(December 26, 2018 at 2:16 pm)polymath257 Wrote:(December 26, 2018 at 2:06 pm)Jörmungandr Wrote: It's likely true that our behaviors need to reliably produce survival, but it's not necessarily true that the truths that our minds refer to actually be true, only that believing them to be true leads to successful, pro-survival behaviors. It's entirely possible that we do all the right things, but for all the wrong reasons. So long as we do the right things, how would we go about determining that the reasons we did them were the right reasons? There doesn't appear to be a way out of this quandary.
But in order to do the right things, the interpretation has to have *some* correlation with reality. of course we don't see the entire picture: we don't see radio waves, for example, nor infrared. But what we do see does correspond to at least part of what is 'out there'. If it did not, it would seem quite unlikely that we would be able to do the 'right thing' even for survival.
If it can work in some possible world, then it can work in the actual world. It can work that way in some given possible world, therefore it can work that way in our world.

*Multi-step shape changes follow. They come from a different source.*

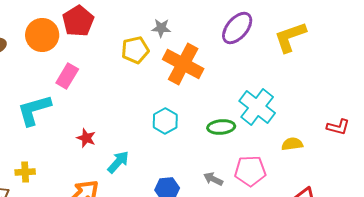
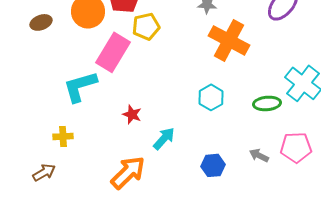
yellow pentagon: (135, 50) -> (146, 26), moved
pink rectangle: (67, 76) -> (113, 52), size x1.5
yellow cross: (25, 172) -> (63, 136), moved

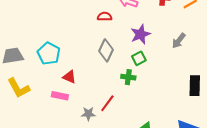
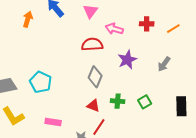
red semicircle: (105, 17) -> (92, 44), size x1.5
green square: (139, 58) -> (145, 102), moved
red triangle: (69, 77) -> (93, 106), moved

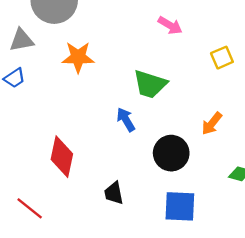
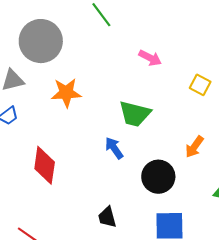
yellow square: (222, 58) -> (200, 85), turned -35
red diamond: (62, 157) -> (45, 165), moved

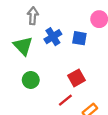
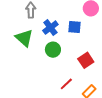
red square: (77, 78) -> (86, 60), moved
green circle: (31, 80) -> (53, 50), moved

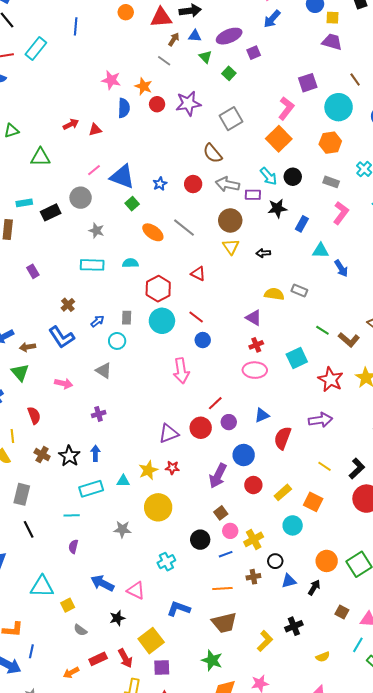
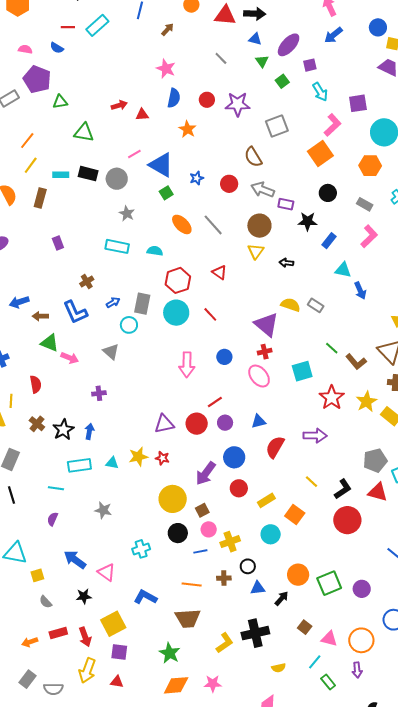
purple ellipse: (229, 36) -> (289, 45), turned -35
brown arrow: (174, 39) -> (168, 29), moved
orange star: (144, 86) -> (187, 129), moved
cyan arrow: (269, 176) -> (320, 92), moved
black rectangle: (51, 212) -> (88, 174), moved, turned 30
gray rectangle: (127, 318) -> (142, 304), size x1.5
purple triangle: (254, 318) -> (266, 325), size x1.5
blue circle: (203, 340) -> (224, 357), moved
pink ellipse: (255, 370) -> (259, 376), turned 40
green triangle: (20, 372) -> (50, 343), moved, turned -36
yellow circle: (158, 507) -> (173, 499), moved
black cross: (294, 626) -> (255, 633), size x1.5

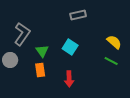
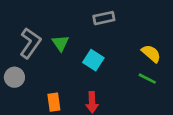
green triangle: (42, 51) -> (60, 43), moved
orange rectangle: (40, 70) -> (54, 102), moved

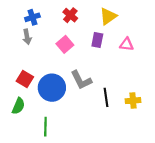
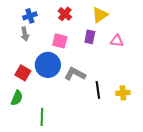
pink square: (65, 44) -> (60, 41), turned -35
gray L-shape: (81, 80) -> (75, 74), turned 145
blue circle: (52, 88) -> (48, 65), moved

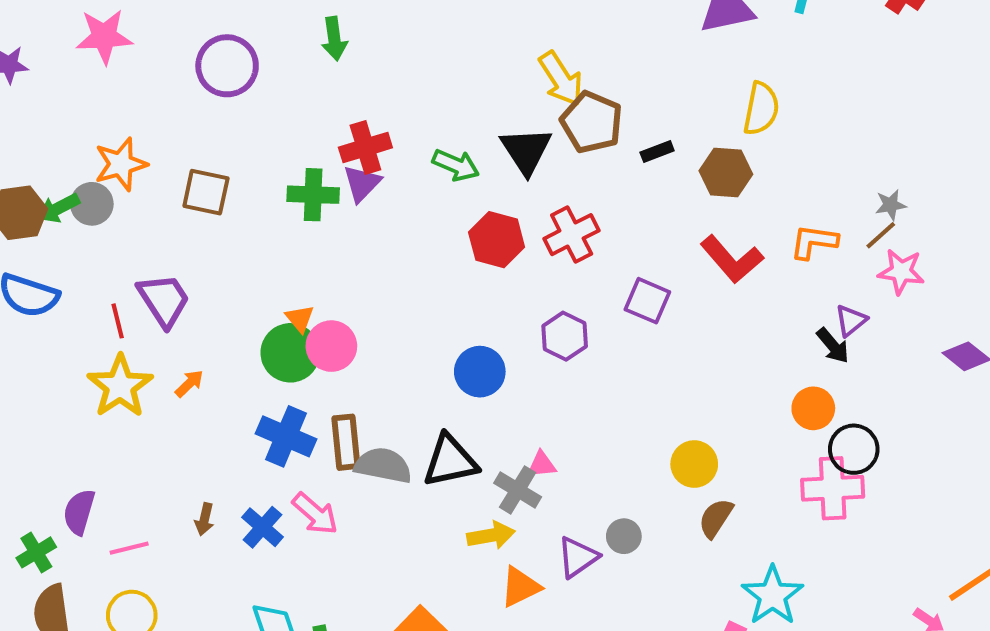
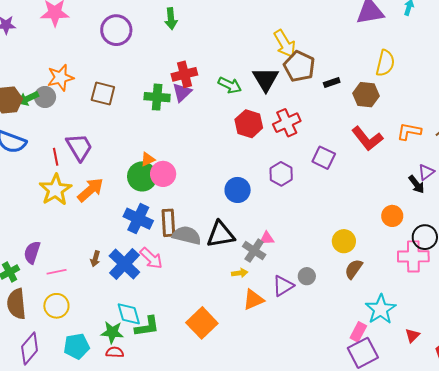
orange triangle: (300, 318) -> (148, 159), turned 42
orange arrow: (189, 383) -> (90, 190), size x1.8
orange circle: (813, 408) -> (392, 216), moved
blue cross: (262, 527) -> (124, 264), size x1.5
yellow arrow: (491, 535) -> (240, 273), size x0.7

Probability or likelihood is just an intuition that you project onto the brute possibility. The true situation is that you have know way of knowing what the likelihood of this being the case is. You assert that it is unlikely, likely simply because you find the argument that successful behavior necessarily requires correct interpretations of reality, but that argument is flawed, because it isn't necessary that it do so, and so your estimate of the likelihood of the converse is also flawed, and for that reason.